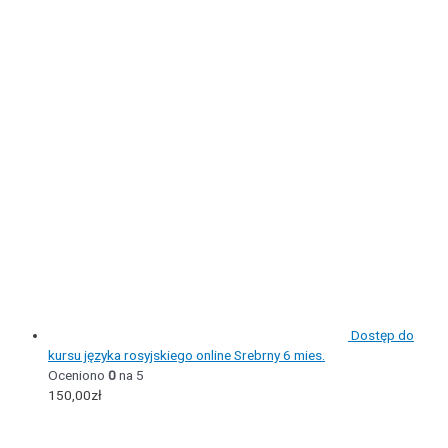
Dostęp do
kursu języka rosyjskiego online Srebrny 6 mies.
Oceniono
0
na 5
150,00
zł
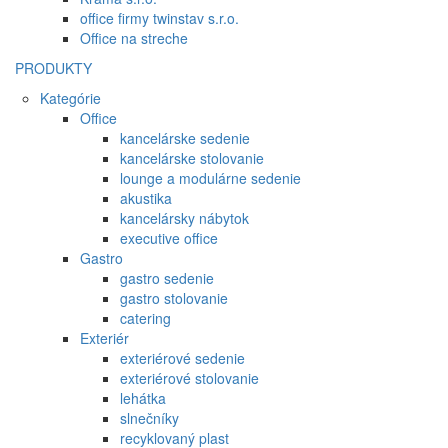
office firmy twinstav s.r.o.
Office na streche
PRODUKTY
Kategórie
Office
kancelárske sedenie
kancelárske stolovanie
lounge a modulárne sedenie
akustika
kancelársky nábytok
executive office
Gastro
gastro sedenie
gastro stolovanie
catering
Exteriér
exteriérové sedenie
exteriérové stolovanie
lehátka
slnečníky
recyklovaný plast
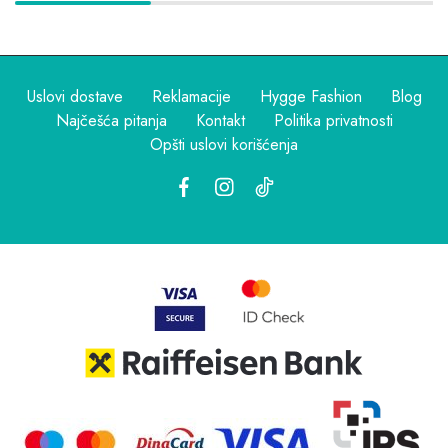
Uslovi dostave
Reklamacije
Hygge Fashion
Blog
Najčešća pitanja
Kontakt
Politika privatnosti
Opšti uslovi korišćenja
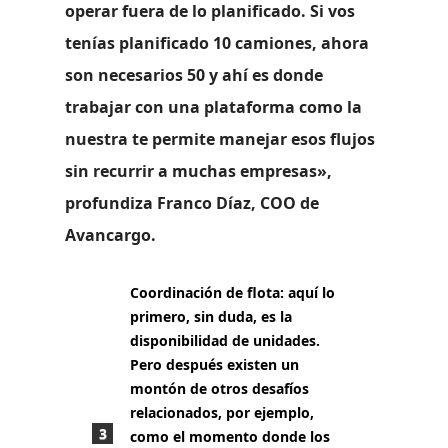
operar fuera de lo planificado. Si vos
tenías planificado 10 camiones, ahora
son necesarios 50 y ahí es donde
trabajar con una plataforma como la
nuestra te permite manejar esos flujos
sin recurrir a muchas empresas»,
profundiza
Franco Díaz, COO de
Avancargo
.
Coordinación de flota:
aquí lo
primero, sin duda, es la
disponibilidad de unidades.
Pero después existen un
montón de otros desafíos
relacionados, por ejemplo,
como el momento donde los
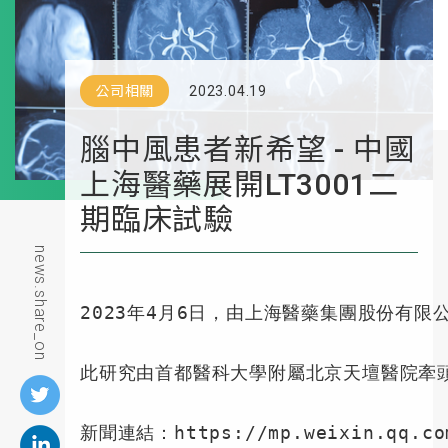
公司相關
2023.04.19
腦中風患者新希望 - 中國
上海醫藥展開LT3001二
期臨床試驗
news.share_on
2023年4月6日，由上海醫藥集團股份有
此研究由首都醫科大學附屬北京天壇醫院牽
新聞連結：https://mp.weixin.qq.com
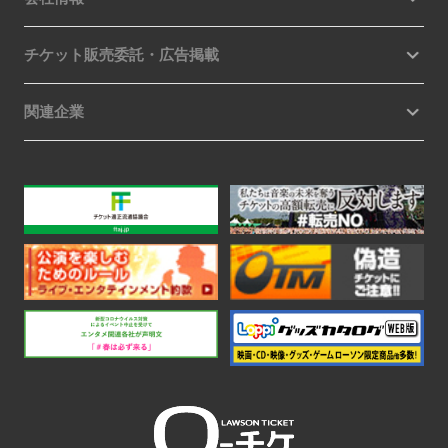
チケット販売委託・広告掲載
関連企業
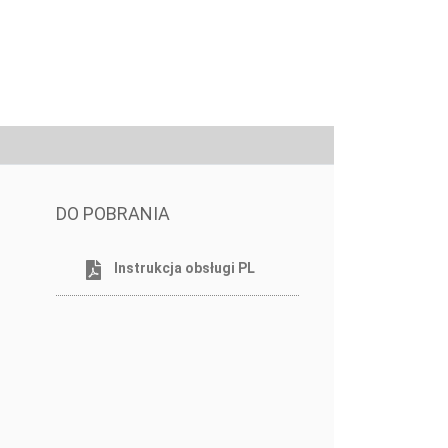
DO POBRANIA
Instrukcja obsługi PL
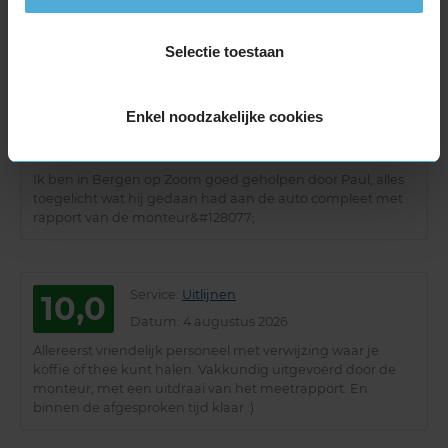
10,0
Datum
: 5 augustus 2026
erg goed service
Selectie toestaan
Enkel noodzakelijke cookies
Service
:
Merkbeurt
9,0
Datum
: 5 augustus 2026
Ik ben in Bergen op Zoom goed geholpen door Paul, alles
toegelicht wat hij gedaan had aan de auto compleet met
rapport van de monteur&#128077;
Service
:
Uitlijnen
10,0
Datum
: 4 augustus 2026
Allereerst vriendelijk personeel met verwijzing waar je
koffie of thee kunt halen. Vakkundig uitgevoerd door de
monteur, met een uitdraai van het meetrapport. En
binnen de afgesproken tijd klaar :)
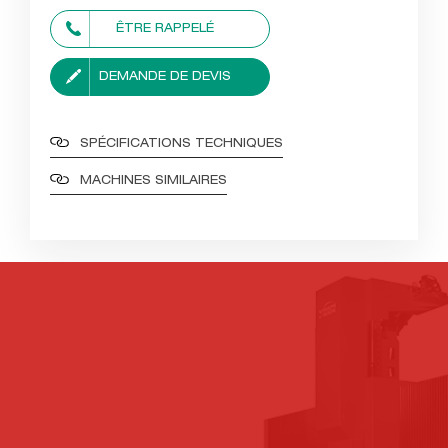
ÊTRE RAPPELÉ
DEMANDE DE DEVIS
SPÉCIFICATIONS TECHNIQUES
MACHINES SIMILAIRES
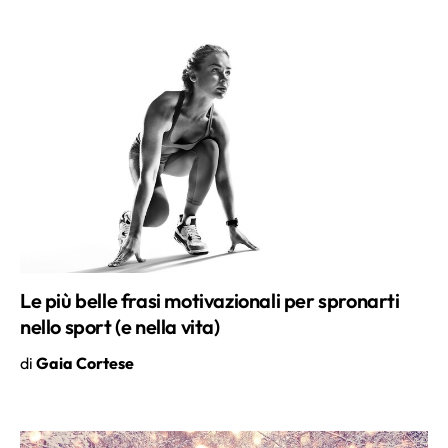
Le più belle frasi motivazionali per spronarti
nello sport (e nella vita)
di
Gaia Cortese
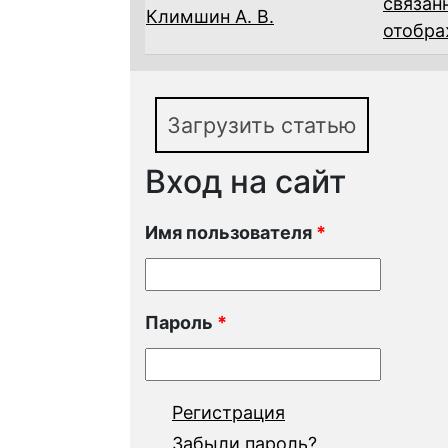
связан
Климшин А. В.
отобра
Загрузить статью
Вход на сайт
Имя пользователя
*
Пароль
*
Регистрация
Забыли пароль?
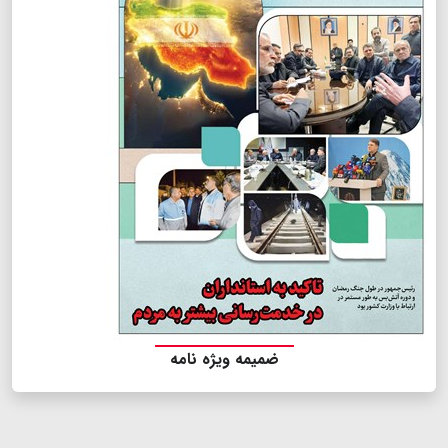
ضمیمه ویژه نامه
== == ==
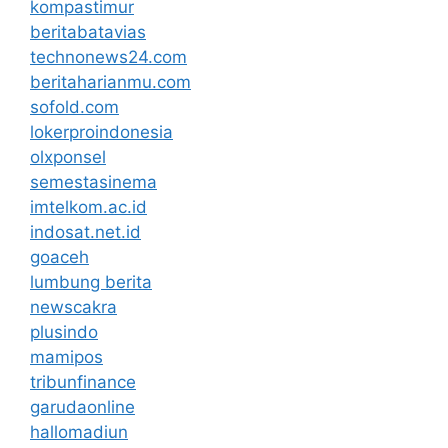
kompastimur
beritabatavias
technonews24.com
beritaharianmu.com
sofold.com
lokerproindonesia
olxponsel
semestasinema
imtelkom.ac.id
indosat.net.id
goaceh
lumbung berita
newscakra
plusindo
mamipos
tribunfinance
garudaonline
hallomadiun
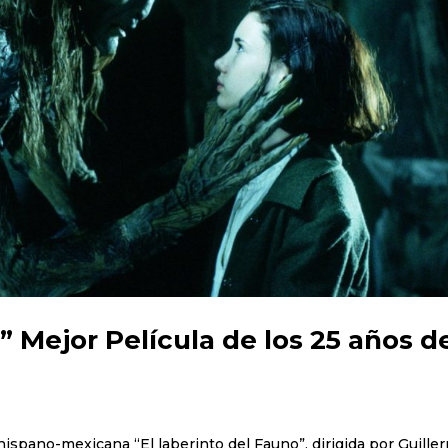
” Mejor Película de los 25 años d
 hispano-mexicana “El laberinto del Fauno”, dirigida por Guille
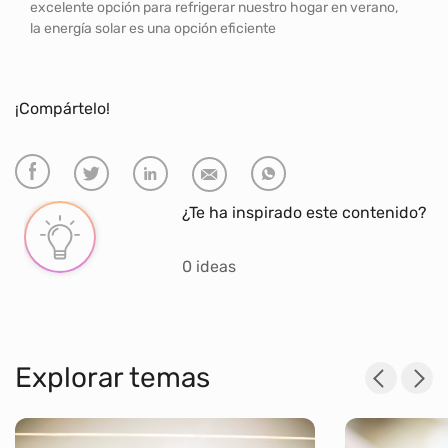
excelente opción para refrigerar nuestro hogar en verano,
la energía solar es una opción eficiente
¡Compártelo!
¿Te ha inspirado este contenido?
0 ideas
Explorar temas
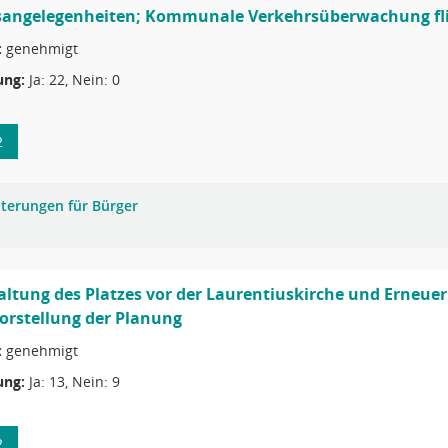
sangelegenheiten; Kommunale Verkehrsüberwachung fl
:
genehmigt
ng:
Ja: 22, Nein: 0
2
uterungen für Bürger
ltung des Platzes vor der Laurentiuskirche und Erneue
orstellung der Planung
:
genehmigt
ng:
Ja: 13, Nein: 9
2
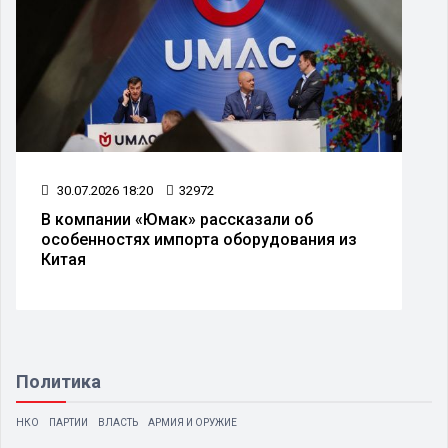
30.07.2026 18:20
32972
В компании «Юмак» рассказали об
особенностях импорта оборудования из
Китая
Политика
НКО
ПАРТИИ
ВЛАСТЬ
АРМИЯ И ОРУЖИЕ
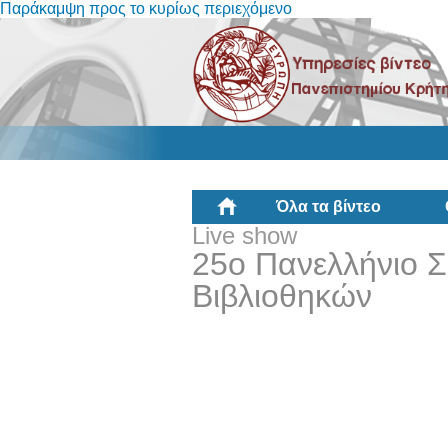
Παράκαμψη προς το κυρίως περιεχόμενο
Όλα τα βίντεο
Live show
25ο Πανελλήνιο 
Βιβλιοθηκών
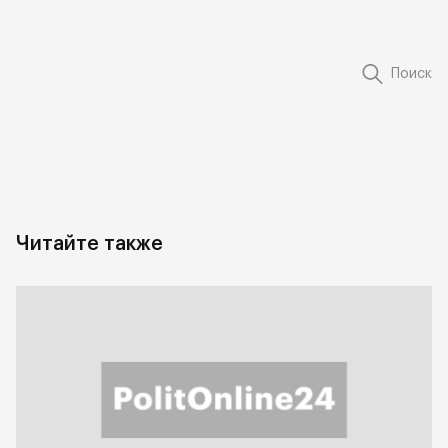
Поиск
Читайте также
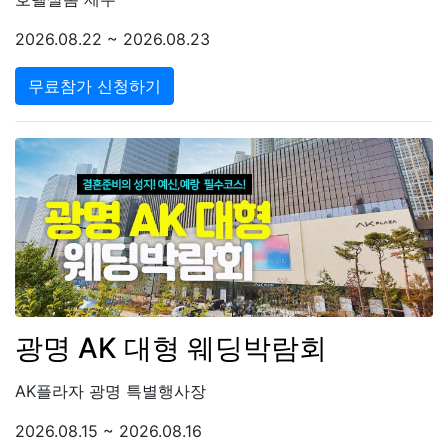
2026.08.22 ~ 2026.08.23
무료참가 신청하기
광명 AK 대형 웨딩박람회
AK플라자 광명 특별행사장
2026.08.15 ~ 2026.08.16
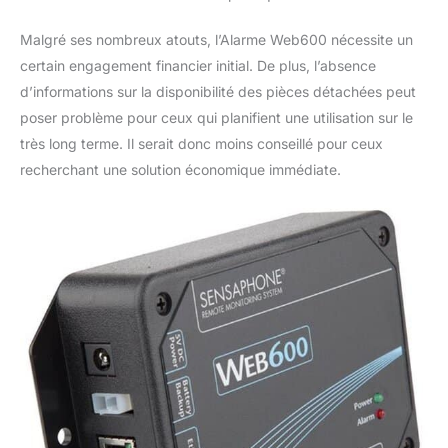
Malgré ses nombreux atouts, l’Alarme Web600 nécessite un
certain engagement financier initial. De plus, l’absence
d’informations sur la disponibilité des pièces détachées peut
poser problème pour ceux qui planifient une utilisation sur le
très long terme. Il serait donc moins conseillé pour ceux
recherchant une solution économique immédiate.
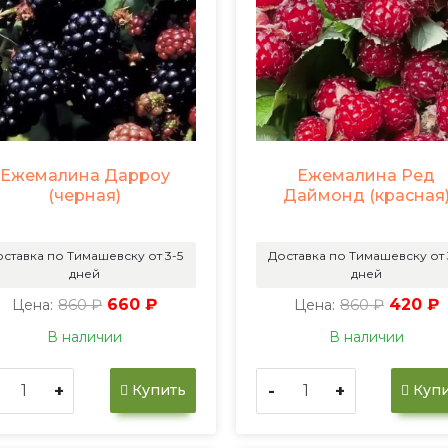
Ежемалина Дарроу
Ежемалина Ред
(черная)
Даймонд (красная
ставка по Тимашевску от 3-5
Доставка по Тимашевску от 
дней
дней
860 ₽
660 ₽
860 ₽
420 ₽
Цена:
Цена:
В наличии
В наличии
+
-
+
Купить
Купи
== == ==
• _Assigned task_
The task calls for all lines in the entries that hold "monteur".

• _Completed task_
rapport van de monteur&#128077;
monteur, met een uitdraai van het meetrapport. En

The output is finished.